Je vous invite enfin à être particulièrement vigilants : j'ai soulevé un lièvre à propos de la loi littoral, sans obtenir de réponse ; je vous fais confiance, mais n'allons pas bouleverser les équilibres touchant les six grands lacs alpins, soumis à une pression foncière indescriptible – je songe aux deux départements de la Savoie.
Enfin, ma collègue Virginie Duby-Muller et moi-même nous étonnons de l'absence, dans le projet de loi, de dispositions concernant l'installation des gens du voyage. Le président de la commission et les membres du Gouvernement ont beaucoup parlé de concertation, mais il semble que celle-ci ait un peu « bugué » au sein du Gouvernement et entre le Gouvernement et la majorité.

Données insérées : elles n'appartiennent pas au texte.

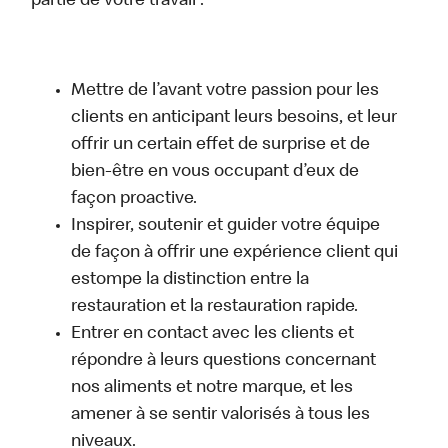
partie de votre travail :
Mettre de l’avant votre passion pour les
clients en anticipant leurs besoins, et leur
offrir un certain effet de surprise et de
bien-être en vous occupant d’eux de
façon proactive.
Inspirer, soutenir et guider votre équipe
de façon à offrir une expérience client qui
estompe la distinction entre la
restauration et la restauration rapide.
Entrer en contact avec les clients et
répondre à leurs questions concernant
nos aliments et notre marque, et les
amener à se sentir valorisés à tous les
niveaux.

Or quelques départements sont particulièrement concernés par la présence des gens du voyage, et il a été clairement annoncé lors de plusieurs visites ministérielles sur place – pourquoi ne pas citer Mme Gourault, avec qui j'entretiens d'excellentes relations, notamment du fait de notre passé commun au sein de l'Association des maires de France – que le projet de loi ELAN serait l'occasion, pour le Gouvernement et la majorité, d'apporter des modifications législatives concernant les gens du voyage. C'est en invoquant cet argument la main sur le coeur que la majorité et le Gouvernement ont rejeté les amendements que ma collègue Virginie Duby-Muller et moi-même avions défendus dans le cadre de notre niche parlementaire.
Pourtant, à ce jour, aucun amendement gouvernemental n'a à ma connaissance été déposé, ni en commission ni en séance, et – clin d'oeil de l'histoire – le président de la commission a rejeté nos amendements à la loi ELAN au motif qu'ils n'avaient aucun rapport avec le texte.
Si le logement des gens du voyage n'a rien à faire dans la loi ELAN, alors j'ai deux choses à demander. D'abord, à M. le ministre et à M. le secrétaire d'État : essayez de vous mettre d'accord avec Mme Gourault pour savoir dans quel texte de loi, si possible avant la fin de la législature, nous pouvons espérer voir arriver les amendements du Gouvernement. Ensuite, à la commission et à la majorité : dans quel texte pourrons-nous parler des gens du voyage ? C'est un vrai problème pour eux, comme pour les maires et les territoires confrontés à l'accueil de ces populations.
Merci pour le dialogue constructif que nous avons noué en commission. Je n'en attends pas moins, sur les questions que j'ai soulevées, lors de ce débat en séance et d'ici aux navettes et à la promulgation de la loi.